Today we have Beca with us. Welcome, Beca!
Can you tell us a bit about yourself and the different cultures you are part of?
My name is Beca Pape. I was born in Washington DC, but when I was 10 years old, my parents began deputation to be missionaries in the Dominican Republic. I spent all of my teen years in the DR, learning and loving their culture, but constantly being referred to as “The American.” Even though I would refer to myself and my brothers as being Dominican, it was always pretty clear that they didn’t claim us.
When I returned to the States to go to college, I was fortunate enough to find several other students who were also missionary kids (MKs), and I expected to have found some common ground. This was far from the truth in my case, however. Nearly all the MKs I met did not see themselves as “from” their host country, whereas I definitely did. It took me quite a while to even come to the understanding that, while I didn’t see myself as an American anymore, I was also not quite a Dominican. This was a truly eye-opening and identity-shaking conclusion for me, and one that I struggled with for quite some time.
If you could choose one place from your travels as a TCK to revisit, where would it be and why?
I have always loved going back home to the DR. Though I have only been able to return twice since leaving, it is always where I feel most at home and where I feel I understand what’s going on around me.
What is the hardest thing about being a TCK?
I would have to say that the hardest thing is having no “soul-tether.” This is a term I coined a few years ago (though maybe not original to me) to best describe the idea of home. Home is what ties you to family. Home is a baseline for your actions and thought processes.
If you have no home (as often I feel), you struggle to tie yourself to any one place or reality.
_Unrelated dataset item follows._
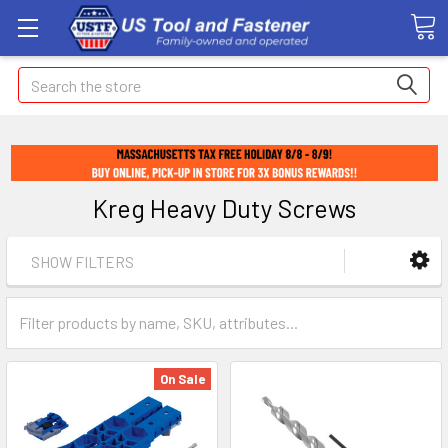
Search
Kreg Heavy Duty Screws
SHOW FILTERS
On Sale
You struggle to act appropriately as others feel you should. For example, we assume people in the south will talk a certain way, say certain words, or eat certain things.
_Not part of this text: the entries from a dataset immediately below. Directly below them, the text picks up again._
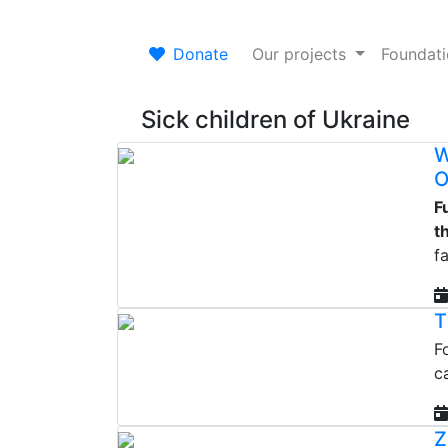
Donate
Our projects
Foundat
Sick children of Ukraine
W
O
F
t
fa
T
F
c
Z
If you’re from another country, people will assume certain things about you. These things may or may not be accurate, but that is their baseline for understanding you. If you have no specific starting point, you may have a hard time acting appropriately in response to what people expect, and therefore cause people to assume you are awkward or antisocial.
How has being a TCK helped you when interacting with people?
As I am now a missionary myself on deputation, being a TCK has helped so much as I travel: to interact with others, to make necessary cultural adjustments, and to blend in as much as possible. I am usually able to make judgments on how to speak and act fairly quickly and evaluate situations which help me to not stand out. I am constantly asked if I am a local simply because of my ability now to blend in.
How has being a Christian made being a TCK easier/harder?
Knowing that my identity is in Christ has made all the difference in the world for me. I struggled so much in college with finding an identity in anything. I could not find a place in the world, it seemed. But as a Christian, we know that our home is really not anywhere here on earth. It’s in heaven with Christ. While it’s hard to be told that, and even to understand it sometimes, God is always with us, and He truly is the One who can help us find a home.
“Lord, thou has been our dwelling place in all generations.” Psalm 90:1 KJV
This verse has helped me so much in my volatile life. It is only when we are walking with God that we can find peace and a true sense of home. He is my dwelling place. No matter where He takes me, or what happens, God is my true home.
What is one thing you would like to tell your fellow TCKs?
You are not alone! I spent so much of my life feeling like I was alone in this journey, but I left God out of the equation.
He will never leave you nor forsake you. He has a plan for your life and your path; just trust Him with it!